„Wenn Dräum widder blöhe“ (wenn Träume wieder blühen) hieß das Motto der Session 2024/25 im Kölner Karneval. Das Wetter am Rosenmontag immerhin war traumhaft: blauer Himmel und schon annähernd frühlingshafter Sonnenschein ließ die bunten Massen leicht in fröhliche Stimmung kommen (__jetzt schon zu den Bildern ?__)
Schön wäre es ja, wenn solche, auf Motivwagen im Umzug dargestellten Träume die Zukunft vorwegnähmen: eine Friedenstaube und die Aufforderung „mehr Liebe wagen“ ebenso wie die Vorstellung, die Regierungszeit von Donald Trump einmal mit heiterem Auge als „Freakshow“ zu betrachten.
Die Pappnasen Rot-Schwarz, wie immer mit ‘satirisch-karnevalistisch-politischem Frohsinns-Spektakel’ vor dem regulären Rosenmontagszug auf den Straßen unterwegs, hatten aber angesichts der Weltlage auch die drohenden Alpträume im Blick: Klimakrise, Armut, Wohnungsnot, Kriegsgefahr, irrsinnige Verkehrsprojekte, Hass und Hetze – und die sollten erst mal weggeräumt werden, ehe man sich schöne Träume gönnt. Dazu ließen sie die Heinzelmännchen wieder auferstehen, die nach einer alten Legende früher des Nachts den Kölnern die Arbeit abgenommen hatten.
Und so machte eine Schar von rot-schwarzen Zipfelmützen unter reger Anteilnahme der Jecken am Zugweg symbolisch Jagd auf zwei düstere Gestalten, um deren Alpträume zu Konfetti zu schreddern. In einer weiteren Choreographie sprengten sie mit einer anrollenden Weltkugel immer wieder eine gegen Migranten aufgebaute Grenzwand und führten damit spielerisch vor: die aus Not, Umweltzerstörung und Krieg angeheizte Migration lässt sich mit Grenzmauern nicht aufhalten.

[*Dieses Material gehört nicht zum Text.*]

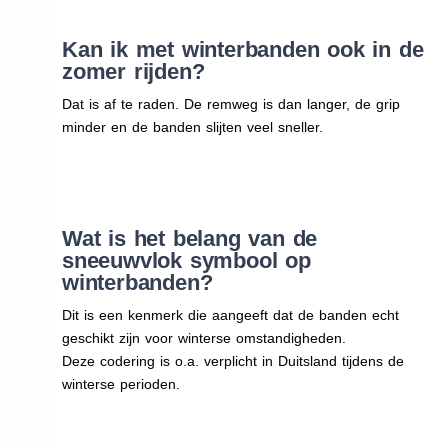
Kan ik met winterbanden ook in de
zomer rijden?
Dat is af te raden. De remweg is dan langer, de grip
minder en de banden slijten veel sneller.
Wat is het belang van de
sneeuwvlok symbool op
winterbanden?
Dit is een kenmerk die aangeeft dat de banden echt
geschikt zijn voor winterse omstandigheden.
Deze codering is o.a. verplicht in Duitsland tijdens de
winterse perioden.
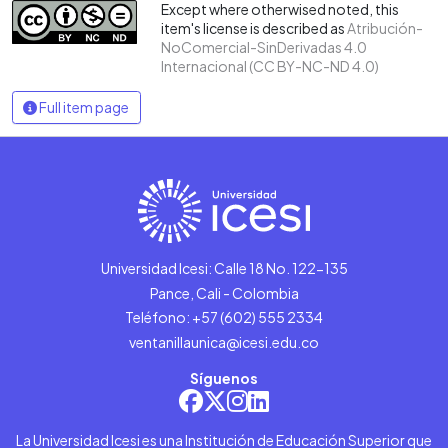
Except where otherwised noted, this
item's license is described as
Atribución-
NoComercial-SinDerivadas 4.0
Internacional (CC BY-NC-ND 4.0)
Full item page
Universidad Icesi: Calle 18 No. 122-135
Pance, Cali - Colombia
Teléfono: +57 (602) 555 2334
ventanillaunica@icesi.edu.co
Síguenos
La Universidad Icesi es una Institución de Educación Superior que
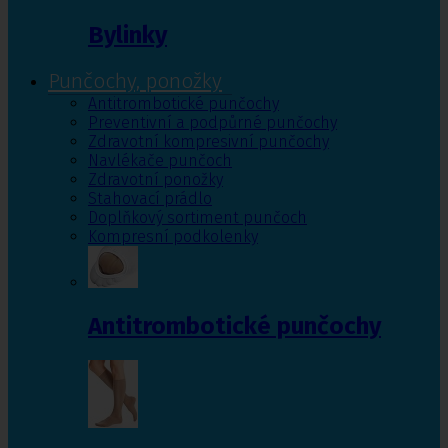
Bylinky
Punčochy, ponožky
Antitrombotické punčochy
Preventivní a podpůrné punčochy
Zdravotní kompresivní punčochy
Navlékače punčoch
Zdravotní ponožky
Stahovací prádlo
Doplňkový sortiment punčoch
Kompresní podkolenky
Antitrombotické punčochy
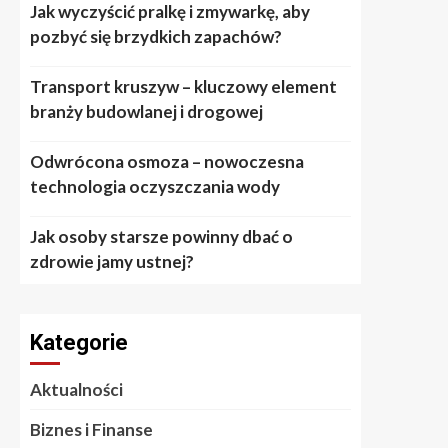
Jak wyczyścić pralkę i zmywarkę, aby
pozbyć się brzydkich zapachów?
Transport kruszyw – kluczowy element
branży budowlanej i drogowej
Odwrócona osmoza – nowoczesna
technologia oczyszczania wody
Jak osoby starsze powinny dbać o
zdrowie jamy ustnej?
Kategorie
Aktualności
Biznes i Finanse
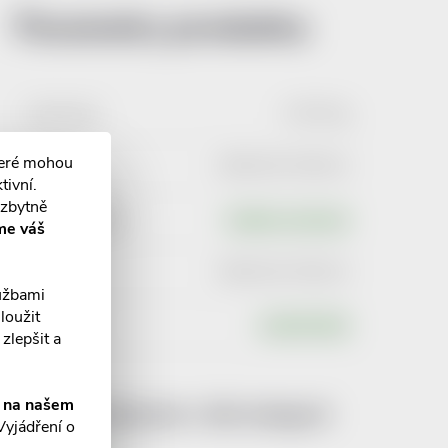
Parametry produktu:
Hmotnost
:
0.025 kg
teré mohou
EAN
:
8594191700013
tivní.
ezbytně
Typ produktu
:
Ostatní sortiment
me váš
EAN
:
8594191700013
lužbami
loužit
Výrobce
:
EUROFORM
zlepšit a
í na našem
Produkt naleznete v této kategorii
Vyjádření o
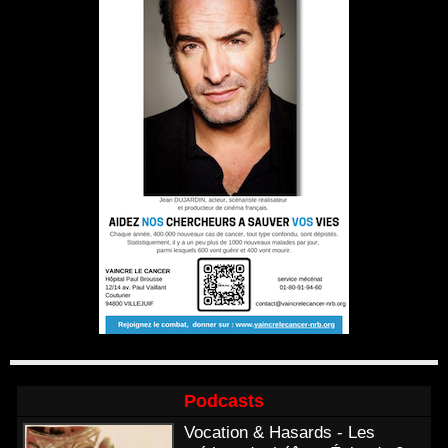
Podcasts
Vocation & Hasards - Les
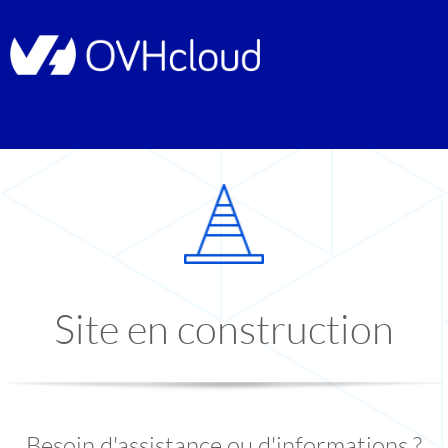
Site en construction
Besoin d'assistance ou d'informations ?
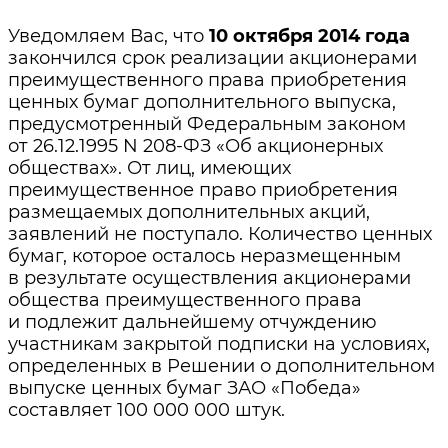
Уведомляем Вас, что
10 октября 2014
года
закончился срок реализации акционерами
преимущественного права приобретения
ценных бумаг дополнительного выпуска,
предусмотренный Федеральным законом
от 26.12.1995 N 208-ФЗ «Об акционерных
обществах». От лиц, имеющих
преимущественное право приобретения
размещаемых дополнительных акций,
заявлений не поступало. Количество ценных
бумаг, которое осталось неразмещенным
в результате осуществления акционерами
общества преимущественного права
и подлежит дальнейшему отчуждению
участникам закрытой подписки на условиях,
определенных в Решении о дополнительном
выпуске ценных бумаг ЗАО «Победа»
составляет 100 000 000 штук.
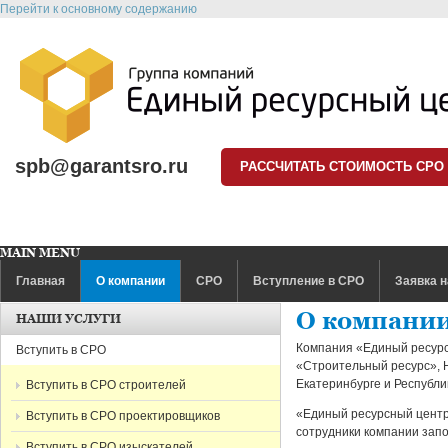
Перейти к основному содержанию
spb@garantsro.ru
РАССЧИТАТЬ СТОИМОСТЬ СРО
MAIN MENU
Главная
О компании
СРО
Вступление в СРО
Заявка н
О компани
НАШИ УСЛУГИ
Компания «Единый ресурс
Вступить в СРО
«Строительный ресурс»,
Екатеринбурге и Республи
Вступить в СРО строителей
«Единый ресурсный центр
Вступить в СРО проектировщиков
сотрудники компании запо
Вступить в СРО изыскателей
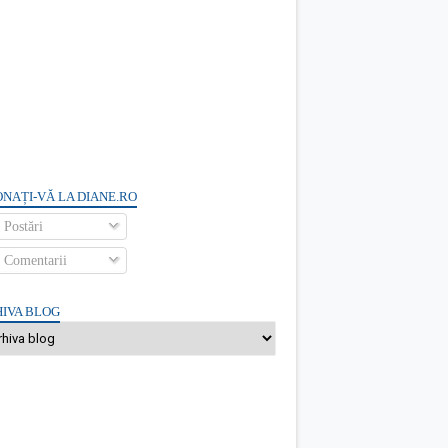
NAȚI-VĂ LA DIANE.RO
Postări
Comentarii
IVA BLOG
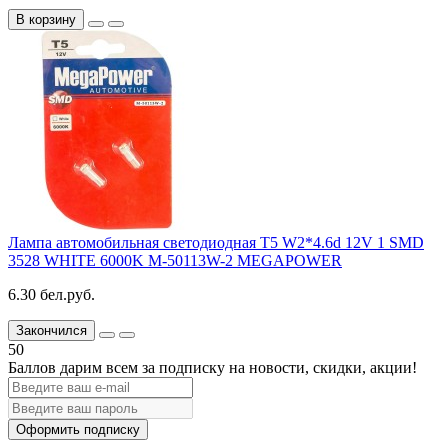
В корзину
Лампа автомобильная светодиодная T5 W2*4.6d 12V 1 SMD
3528 WHITE 6000K M-50113W-2 MEGAPOWER
6.30 бел.руб.
Закончился
50
Баллов дарим всем за подписку на новости
, скидки, акции
!
Оформить подписку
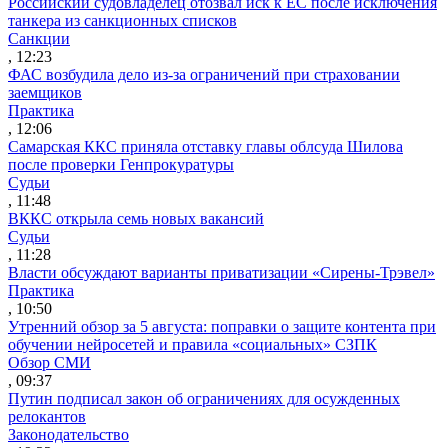
Российский судовладелец отозвал иск к ЕС после исключения
танкера из санкционных списков
Санкции
, 12:23
ФАС возбудила дело из-за ограничений при страховании
заемщиков
Практика
, 12:06
Самарская ККС приняла отставку главы облсуда Шилова
после проверки Генпрокуратуры
Судьи
, 11:48
ВККС открыла семь новых вакансий
Судьи
, 11:28
Власти обсуждают варианты приватизации «Сирены-Трэвел»
Практика
, 10:50
Утренний обзор за 5 августа: поправки о защите контента при
обучении нейросетей и правила «социальных» СЗПК
Обзор СМИ
, 09:37
Путин подписал закон об ограничениях для осужденных
релокантов
Законодательство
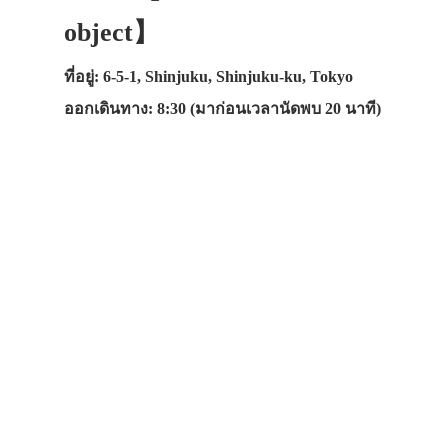
object】
ที่อยู่: 6-5-1, Shinjuku, Shinjuku-ku, Tokyo
ออกเดินทาง: 8:30 (มาก่อนเวลานัดพบ 20 นาที)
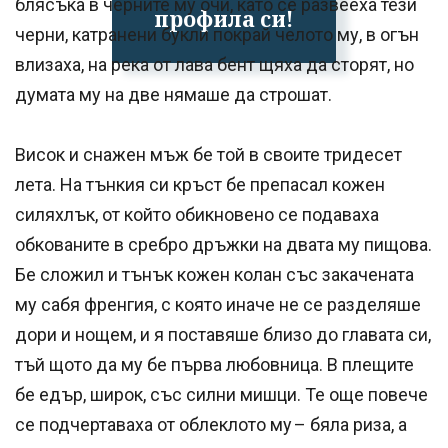
блясъка в черните му очи, като се развееха тези
профила си!
черни, катранени букли покрай челото му, в огън
влизаха, на река от лава бент щяха да сторят, но
думата му на две нямаше да строшат.
Висок и снажен мъж бе той в своите тридесет
лета. На тънкия си кръст бе препасал кожен
силяхлък, от който обикновено се подаваха
обкованите в сребро дръжки на двата му пищова.
Бе сложил и тънък кожен колан със закачената
му сабя френгия, с която иначе не се разделяше
дори и нощем, и я поставяше близо до главата си,
тъй щото да му бе първа любовница. В плещите
бе едър, широк, със силни мишци. Те още повече
се подчертаваха от облеклото му – бяла риза, а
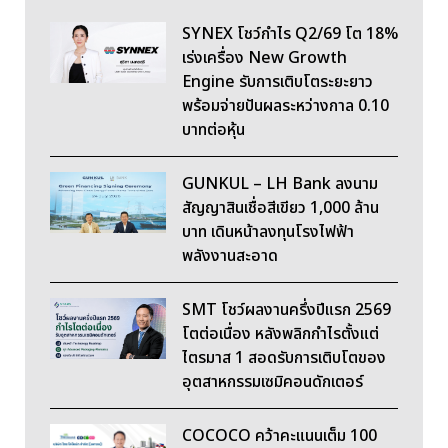
SYNEX โชว์กำไร Q2/69 โต 18%
เร่งเครื่อง New Growth
Engine รับการเติบโตระยะยาว
พร้อมจ่ายปันผลระหว่างกาล 0.10
บาทต่อหุ้น
GUNKUL – LH Bank ลงนาม
สัญญาสินเชื่อสีเขียว 1,000 ล้าน
บาท เดินหน้าลงทุนโรงไฟฟ้า
พลังงานสะอาด
SMT โชว์ผลงานครึ่งปีแรก 2569
โตต่อเนื่อง หลังพลิกกำไรตั้งแต่
ไตรมาส 1 สอดรับการเติบโตของ
อุตสาหกรรมเซมิคอนดักเตอร์
COCOCO คว้าคะแนนเต็ม 100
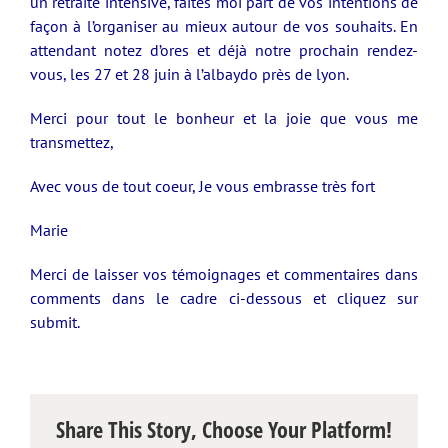
un retraite intensive, faites moi part de vos intentions de
façon à l’organiser au mieux autour de vos souhaits. En
attendant notez d’ores et déjà notre prochain rendez-
vous, les 27 et 28 juin à l’albaydo près de lyon.
Merci pour tout le bonheur et la joie que vous me
transmettez,
Avec vous de tout coeur, Je vous embrasse très fort
Marie
Merci de laisser vos témoignages et commentaires dans
comments dans le cadre ci-dessous et cliquez sur
submit.
Share This Story, Choose Your Platform!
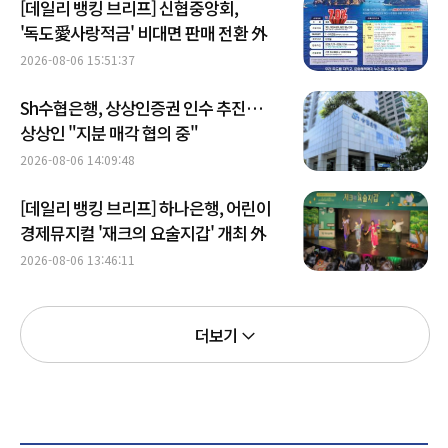
[데일리 뱅킹 브리프] 신협중앙회,
'독도愛사랑적금' 비대면 판매 전환 外
2026-08-06 15:51:37
Sh수협은행, 상상인증권 인수 추진…
상상인 "지분 매각 협의 중"
2026-08-06 14:09:48
[데일리 뱅킹 브리프] 하나은행, 어린이
경제뮤지컬 '재크의 요술지갑' 개최 外
2026-08-06 13:46:11
더보기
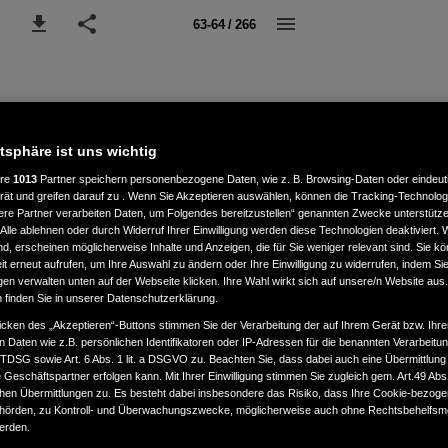
63-64 / 266
atsphäre ist uns wichtig
ere
1013
Partner speichern personenbezogene Daten, wie z. B. Browsing-Daten oder eindeu
rät und greifen darauf zu . Wenn Sie Akzeptieren auswählen, können die Tracking-Technologi
ere Partner verarbeiten Daten, um Folgendes bereitzustellen“ genannten Zwecke unterstütze
Alle ablehnen oder durch Widerruf Ihrer Einwilligung werden diese Technologien deaktiviert.
ind, erscheinen möglicherweise Inhalte und Anzeigen, die für Sie weniger relevant sind. Sie k
t erneut aufrufen, um Ihre Auswahl zu ändern oder Ihre Einwilligung zu widerrufen, indem Sie
gen verwalten unten auf der Webseite klicken. Ihre Wahl wirkt sich auf unsere/n Website aus
n finden Sie in unserer Datenschutzerklärung.
icken des „Akzeptieren“-Buttons stimmen Sie der Verarbeitung der auf Ihrem Gerät bzw. Ihre
n Daten wie z.B. persönlichen Identifikatoren oder IP-Adressen für die benannten Verarbei
TTDSG sowie Art. 6 Abs. 1 lit. a DSGVO zu. Beachten Sie, dass dabei auch eine Übermittlung
Geschäftspartner erfolgen kann. Mit Ihrer Einwilligung stimmen Sie zugleich gem. Art.49 Abs.1
n Übermittlungen zu. Es besteht dabei insbesondere das Risiko, dass Ihre Cookie-bezog
örden, zu Kontroll- und Überwachungszwecke, möglicherweise auch ohne Rechtsbehelfsmö
werden.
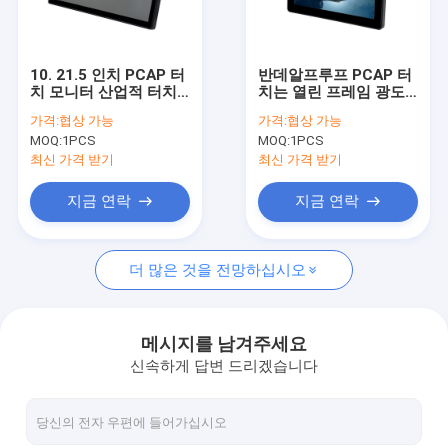
공장 투어
품질 관리
10. 21.5 인치 PCAP 터
반데알프루프 PCAP 터
치 모니터 산업적 터치
치는 열린 프레임 광도
연락처
스크린 모니터
로 8 인치를 모니터합니
가격:
협상 가능
가격:
협상 가능
다
MOQ:
1PCS
MOQ:
1PCS
뉴스
최신 가격 받기
최신 가격 받기
모든 케이스
지금 연락
지금 연락
더 많은 것을 전망하십시오
PCAP 터치 모니터
적외선 터치 모니터
메시지를 남겨주세요
신속하게 답변 드리겠습니다
아이오 터치 PC
PCAP 터치 스크린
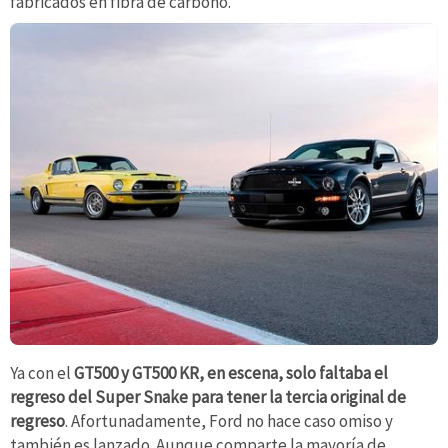
fabricados en fibra de carbono.
Ya con el
GT500 y GT500 KR, en escena, solo faltaba el
regreso del Super Snake para tener la tercia original de
regreso
. Afortunadamente, Ford no hace caso omiso y
también es lanzado. Aunque comparte la mayoría de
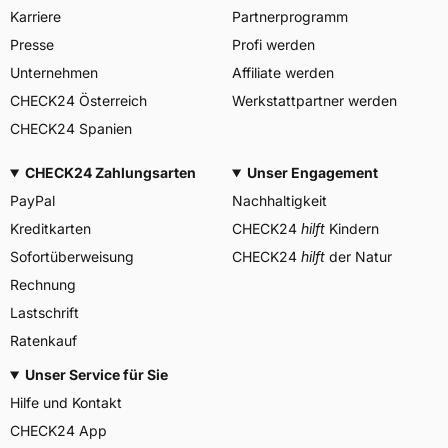
Allgemeine Produktsicherheit (GPSR)
Karriere
Partnerprogramm
YOKOHAMA TWS
Presse
Profi werden
GERMANY GmbH, Erbach
Herstellerkontakt
Deutschland, info-de@mitas-
Unternehmen
Affiliate werden
tires.com
CHECK24 Österreich
Werkstattpartner werden
CHECK24 Spanien
CHECK24 Zahlungsarten
Unser Engagement
PayPal
Nachhaltigkeit
Kreditkarten
CHECK24
hilft
Kindern
Sofortüberweisung
CHECK24
hilft
der Natur
Rechnung
Lastschrift
Ratenkauf
Unser Service für Sie
Hilfe und Kontakt
CHECK24 App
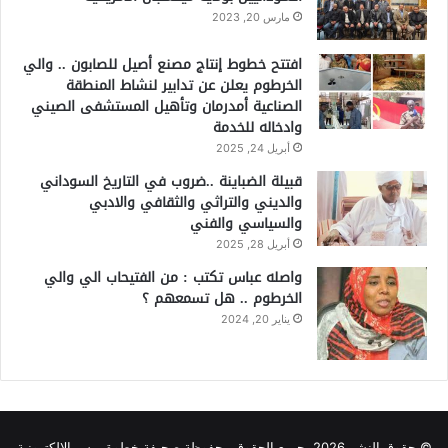
مارس 20, 2023
افتتح خطوط إنتاج مصنع أصيل للصابون .. والي
الخرطوم يعلن عن تدابير لنشاط المنطقة
الصناعية أمدرمان وتأهيل المستشفى الصيني
وادخاله للخدمة
أبريل 24, 2025
قبيلة الضباينة ..ضروب في التاريخ السوداني
والديني والتراثي والثقافي والادبي
والسياسي والفني
أبريل 28, 2025
واصله عباس تكتب : من الفتيحاب الي والي
الخرطوم .. هل تسمعهم ؟
يناير 20, 2024
© حقوق النشر 2026، جميع الحقوق محفوظة صحيفة خطوة برس الإلكترونية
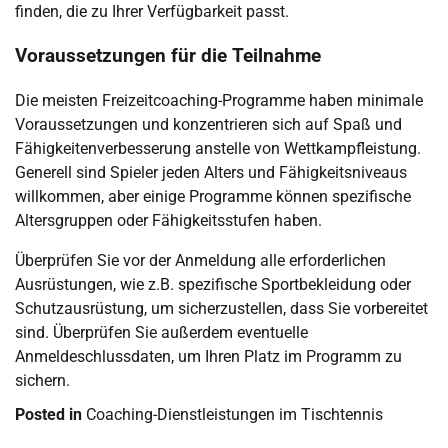
finden, die zu Ihrer Verfügbarkeit passt.
Voraussetzungen für die Teilnahme
Die meisten Freizeitcoaching-Programme haben minimale
Voraussetzungen und konzentrieren sich auf Spaß und
Fähigkeitenverbesserung anstelle von Wettkampfleistung.
Generell sind Spieler jeden Alters und Fähigkeitsniveaus
willkommen, aber einige Programme können spezifische
Altersgruppen oder Fähigkeitsstufen haben.
Überprüfen Sie vor der Anmeldung alle erforderlichen
Ausrüstungen, wie z.B. spezifische Sportbekleidung oder
Schutzausrüstung, um sicherzustellen, dass Sie vorbereitet
sind. Überprüfen Sie außerdem eventuelle
Anmeldeschlussdaten, um Ihren Platz im Programm zu
sichern.
Posted in
Coaching-Dienstleistungen im Tischtennis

Ein lokales Streitthema wurde ebenfalls als drohender Alptraum präsentiert: das wegen unkalkulierbarer Kosten und jahrelang drohendem Baustellenchaos in der Innenstadt heftig umstrittene Projekt einer West-Ost-U-Bahn, über das wir bereits berichteten ( https://r-mediabase.eu/not-another-brick-in-the-town/ ). „Oben bleiben!“ hieß da die Devise – und dazu mischte auch die Stelzenläuferin Alla Cynarski wieder mit.
Auch die seit Jahren als teilweise geschundene Großfigur dargestellte Demokratie war wieder mit im Tross – diesmal mit dem Zusatz „Demokratie ist Handarbeit!“ und der Aufforderung an alle, sich für sie einzubringen.
Als Neuzugänge in der Gruppe präsentierten sich diesmal Aktivisti des Köln-Ehrenfelder Allerweltshauses. Seit 1987 betreibt dieses interkulturelle Begegnungszentrum entwicklungspolitische Bildungs- und Öffentlichkeitsarbeit sowie Beistand für soziale Gerechtigkeit und bietet seit letztem Jahr auch den Pappnasen Raum für die Vor- und Nachbereitung ihrer Aktivitäten.
So wuchs der „Zoch vür’m Zoch“ der Pappnasen 2025 noch einmal an, auf rund 130 Teilnehmende – und ließ so die vom „Vereinspräsidenten-Darsteller“ Thomas Pfaff vor Jahren einmal ausgemalte Vision, der eigentliche Rosenmontagszug werde irgendwann nur noch der „Nachzug“ sein, wieder ein bisschen näher rücken.
Fotos: Udo Slawiczek und Ernst-Wilhelm Grüter, Text: Udo Slawiczek
Warme Worte von Ernst Wilhelm Grüter
Zum ersten Mal in Köln beim Rosenmontagszug und nicht nur das, zum ersten mal bei den Pappnasen Rot Schwarz. Fröhlich, politisch, solidarisch. Was für grandiose Freude bei Euch. Mit welcher physischen und emotionalen Energie ihr eure Choreographien auf die Straße gebracht habt, unglaublich. Ihr wart der Alptraum, ihr habt die Alpträume gejagt und besiegt. Ihr habt die Mauern der Abschottung niedergerissen.
Ihr wart die Heinzelminsche.
Ein vierfaches Kölle – Alaaf , Pappnasen Rot Schwarz – Alaaf , Antifaschismus – Alaaf , Demokratie – Alaaf.